Pre-draft measurables
| Height | Weight | Arm length | Hand span | Wingspan | 40-yard dash | 10-yard split | 20-yard split | 20-yard shuttle | Three-cone drill | Vertical jump | Broad jump | Bench press |
| 6 ft 4+1⁄4 in (1.94 m) | 308 lb (140 kg) | 32+3⁄4 in (0.83 m) | 9+5⁄8 in (0.24 m) | 6 ft 7+1⁄8 in (2.01 m) | 5.29 s | 1.83 s | 3.03 s | 4.62 s | 7.73 s | 25.5 in (0.65 m) | 8 ft 2 in (2.49 m) | 30 reps |
All values from NFL Combine

===San Diego Chargers===
Schilling was selected with the 201st overall pick in the sixth round of the 2011 NFL draft by the San Diego Chargers. He was waived by the Chargers on September 3, 2011, but was signed to the practice squad on September 5, 2011. Schilling was activated from the practice squad on October 26, 2011. He was activated prior to week 8, but did not play. Schilling played in the subsequent weeks and started in both weeks 11 & 12. In week 13, he was not in the starting lineup, but remained active and played. Schilling was released from the roster on August 31, 2012. He was re-signed by the Chargers on December 4, 2012. Schilling was released by the Chargers on August 31, 2013, during the last round of preseason roster cuts.
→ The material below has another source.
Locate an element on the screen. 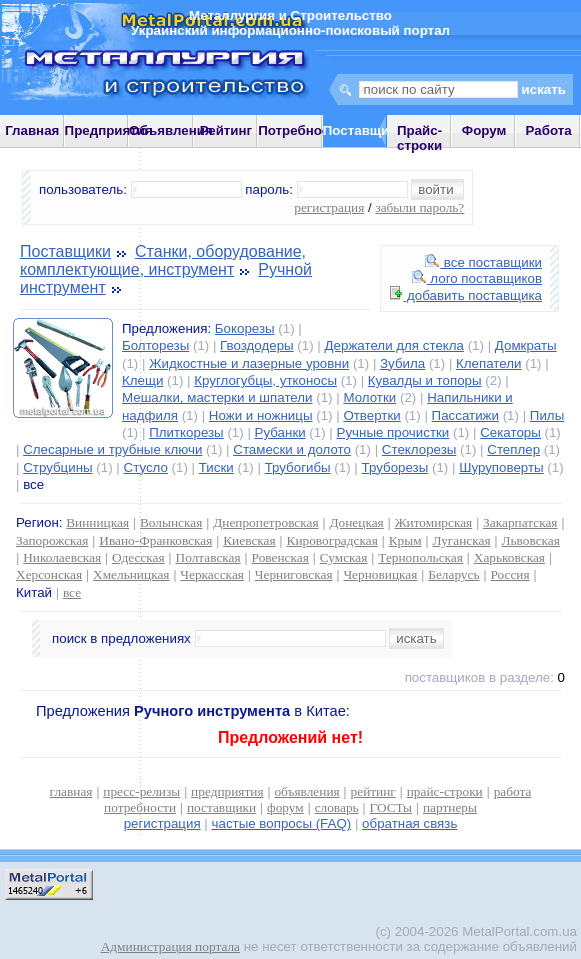  Ивано-Франковская is located at coordinates (155, 540).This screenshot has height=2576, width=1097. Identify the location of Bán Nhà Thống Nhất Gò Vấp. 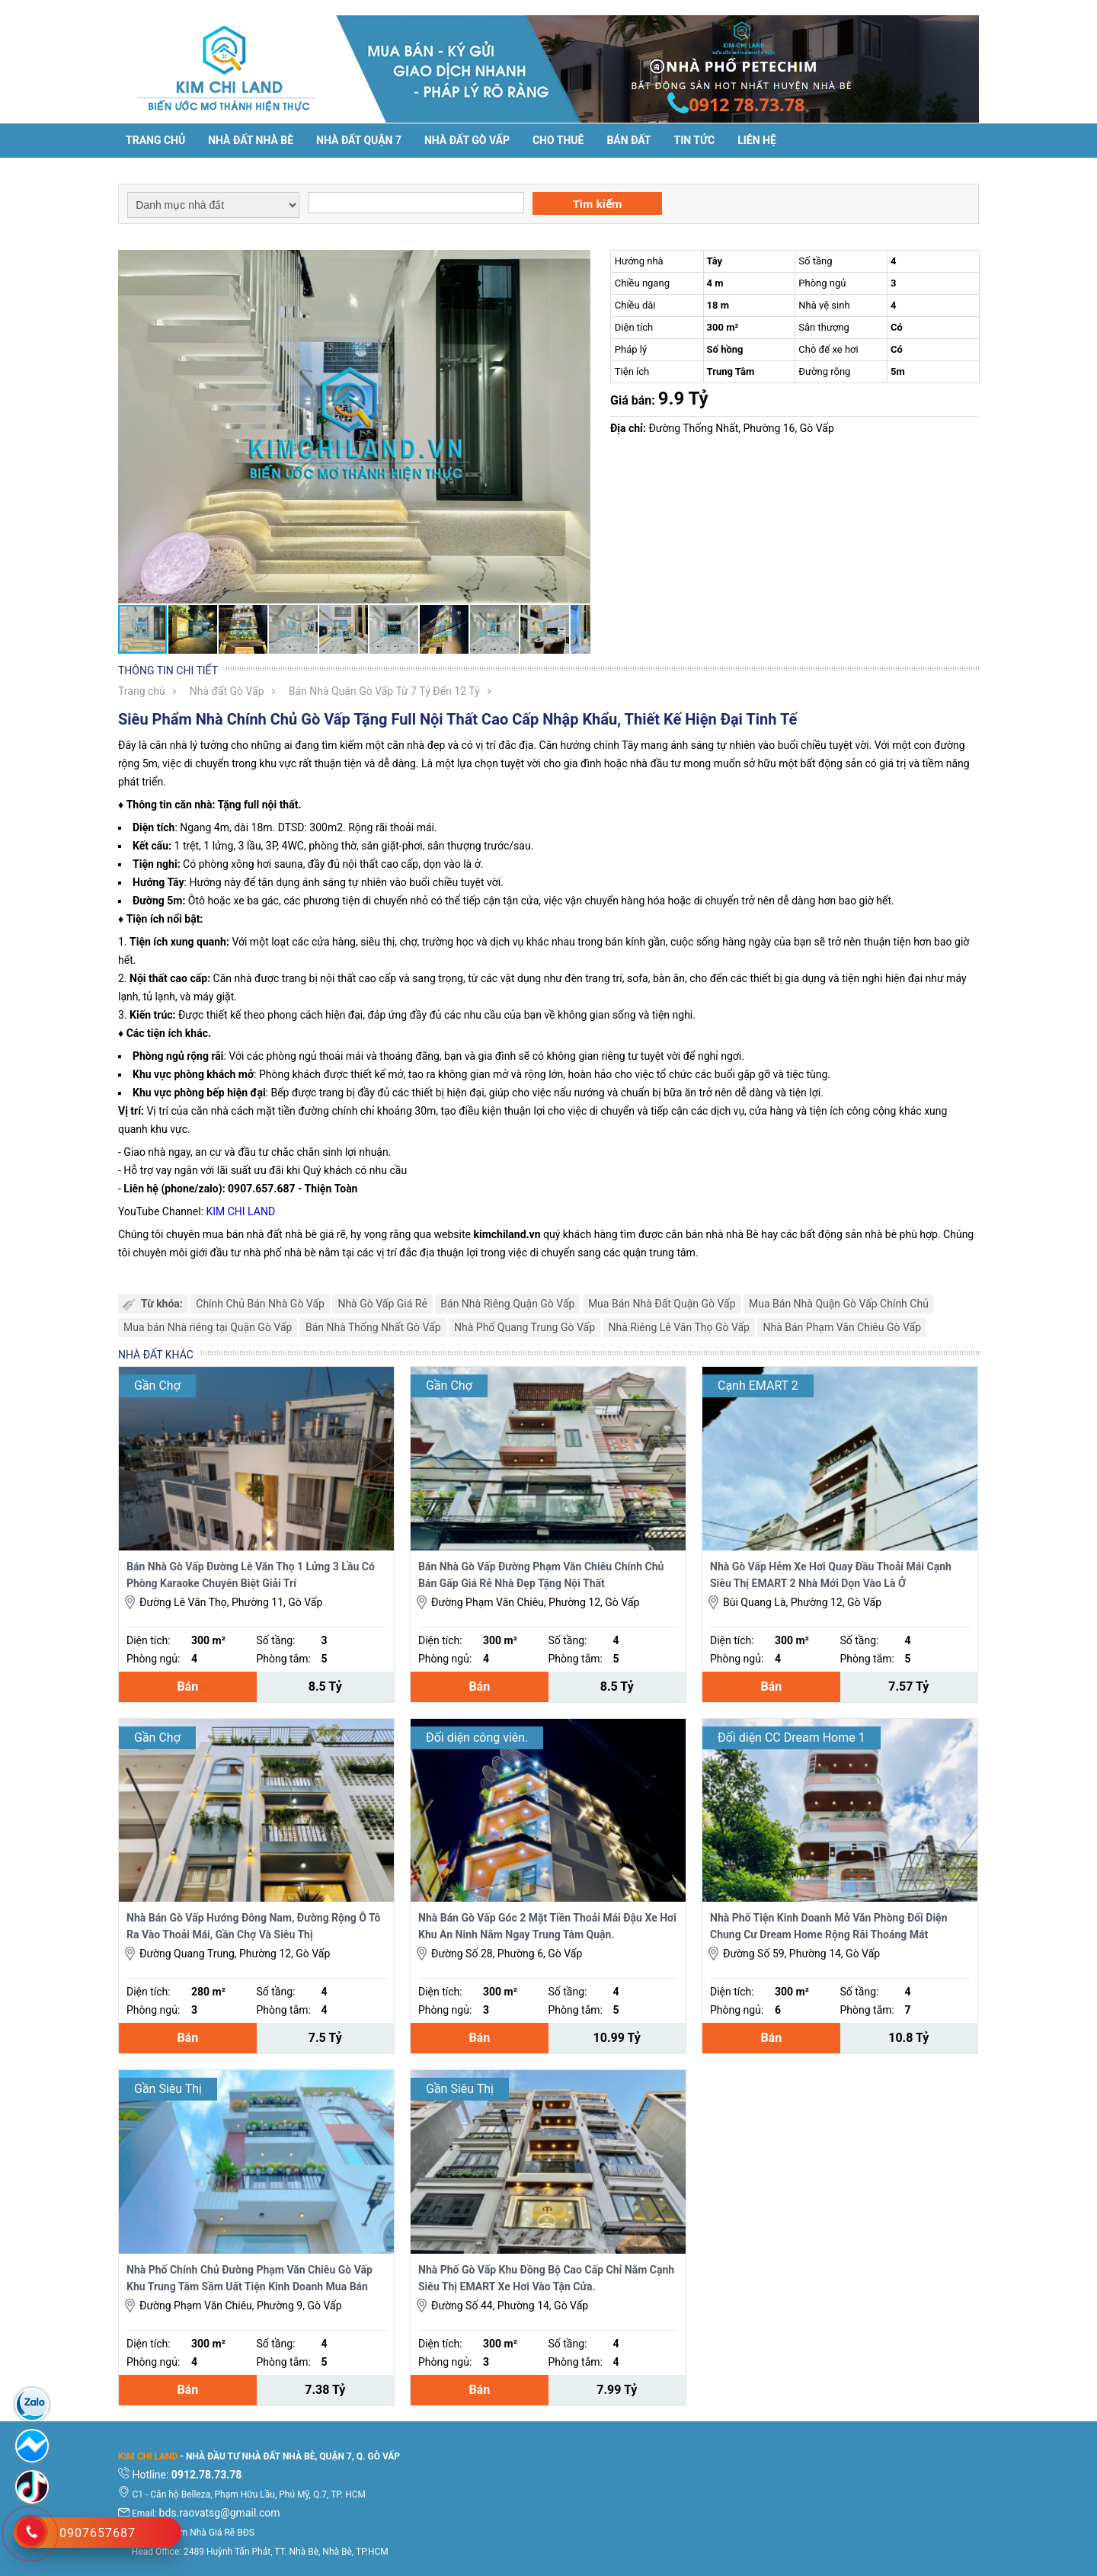
(373, 1327).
On September 25, 2013, the Chargers re-signed Schilling.

===Seattle Seahawks===
Schilling signed with the Seattle Seahawks on March 20, 2014. Schilling was placed on season-ending Injured Reserve on November 8, 2014, with a knee injury. Schilling opted to retire on April 2, 2015.

==Personal==
As of 24 September 2010, he had a girlfriend named Katie who was a University of Michigan Law School student and who was a Michigan Women's soccer player as an undergraduate. He is a recreational golfer. Also in high school, he was teammates with Pittsburgh Steelers Guard David DeCastro.